Bir daire satın alan tüketici, binanın mantolama ve dış cephe sıvasının kalitesiz gereç kullanılarak yanlışlı formda imal edilmesi sebebiyle hayatının şokunu yaşadı. Bina sakinlerinin şikayetlerine muhatap kalan müteahhit, sıvanın vakit içerisinde çatlayarak dökülmeye başladığını belirterek, bu durumun tüm sitedeki binalarda ortaya çıkması üzerine şahsen 3. Asliye Hukuk Mahkemesi’ne başvurdu.

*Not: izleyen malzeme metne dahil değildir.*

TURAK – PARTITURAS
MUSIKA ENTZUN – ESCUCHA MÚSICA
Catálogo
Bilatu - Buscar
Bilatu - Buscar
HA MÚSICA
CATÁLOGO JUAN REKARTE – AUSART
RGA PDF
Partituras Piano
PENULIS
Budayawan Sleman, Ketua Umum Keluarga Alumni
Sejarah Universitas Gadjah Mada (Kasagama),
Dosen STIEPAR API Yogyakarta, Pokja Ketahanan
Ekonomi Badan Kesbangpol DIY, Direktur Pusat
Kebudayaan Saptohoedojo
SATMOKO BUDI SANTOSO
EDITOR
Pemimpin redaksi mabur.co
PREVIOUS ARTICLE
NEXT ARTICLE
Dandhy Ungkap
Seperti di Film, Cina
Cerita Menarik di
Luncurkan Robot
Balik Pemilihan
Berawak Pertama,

Mahkeme, tüm konutlardaki ayıplı ve eksik imalatı tespit etti. Buna karşın mağduriyetlerinin sürdüğünü belirten davacı daire sahibi, davalı tarafça hiçbir süreç yapılmadığını, gerçek ziyanının mahkemece yapılacak inceleme sonucunda belirleneceğini ileri sürerek fazlaya ait hakları gizli kalmak kaydıyla 2 bin 835 lira tazminatın davalıdan tahsiline karar verilmesini talep etti.
DAVANIN REDDİ İSTENDİ
Davalı müteahhit, proje ve mukavele çerçevesinde olup da eksik ve kusurlu yapıldığı tespit edilen işlerin giderilmesinin kontrat yeterince dava dışı yükleniciye ilişkin olduğunu lisana getirdi. Ayıpların yüklenici firma tarafından kıymetlendirilerek giderildiğini, buna karşın davacının taleplerini yönetime yöneltmesinin hakkın berbata kullanılması mahiyetinde olduğunu öne sürdü. İnşaatın standartlara uygun tamamlandığını, davacı ile imzalanan satış mukavelesinin 3/4. hususunda alıcının mevcut durumunu görerek aldığı taşınmazla ilgili sonradan tamirat, tamir yahut alacak talebinde bulunmayacağının açıkça kararlaştırıldığını savunarak davanın reddini istedi.
KARAR VERİLDİ
Tüketici Mahkemesi, imalattan kaynaklı saklı ayıp sebebiyle doğan ziyandan davalının sorumlu olduğu ve müddetinde dava açıldığı gerekçesiyle davanın ıslah edilen ölçüsü üzerinden kabulüne karar verdi. Davalının temyiz müracaatı üzerine devreye giren Yargıtay 7. Hukuk Dairesi, kararı bozdu. Yine yapılan yargılamada mahkeme birinci kararında direndi. Davalı şirket kararı temyiz edince bu kere devreye Yargıtay Hukuk Genel Heyeti girdi. Emsal nitelikte bir karara imza atan şura, satıcının zımnî ayıbı bilmesine karşın dürüst davranmadığına dikkat çekti.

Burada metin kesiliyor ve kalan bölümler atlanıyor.